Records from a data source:
== Segment start ==
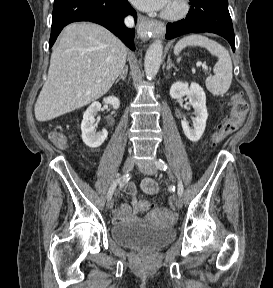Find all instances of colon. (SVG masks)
<instances>
[{
	"label": "colon",
	"instance_id": "obj_1",
	"mask_svg": "<svg viewBox=\"0 0 273 288\" xmlns=\"http://www.w3.org/2000/svg\"><path fill=\"white\" fill-rule=\"evenodd\" d=\"M232 109L228 118H226L218 129L214 132L211 138V145L220 144L225 138L234 133L243 124L248 112V103L241 94H235L231 100ZM50 139L59 147H64L67 144V137L57 131L49 133ZM140 212H146L150 208V204L146 200H138L136 202Z\"/></svg>",
	"mask_w": 273,
	"mask_h": 288
}]
</instances>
== Segment end ==
:: Task item ::
Print the records again exactly, pictures excluded.

:: Worked solution ::
Find all instances of colon. (SVG masks)
<instances>
[{
	"label": "colon",
	"instance_id": "obj_1",
	"mask_svg": "<svg viewBox=\"0 0 273 288\" xmlns=\"http://www.w3.org/2000/svg\"><path fill=\"white\" fill-rule=\"evenodd\" d=\"M232 109L228 118H226L218 129L214 132L211 138V145L220 144L225 138L234 133L243 124L248 112V103L241 94H235L231 100ZM50 139L59 147H64L67 144V137L57 131L49 133ZM140 212H146L150 208V204L146 200H138L136 202Z\"/></svg>",
	"mask_w": 273,
	"mask_h": 288
}]
</instances>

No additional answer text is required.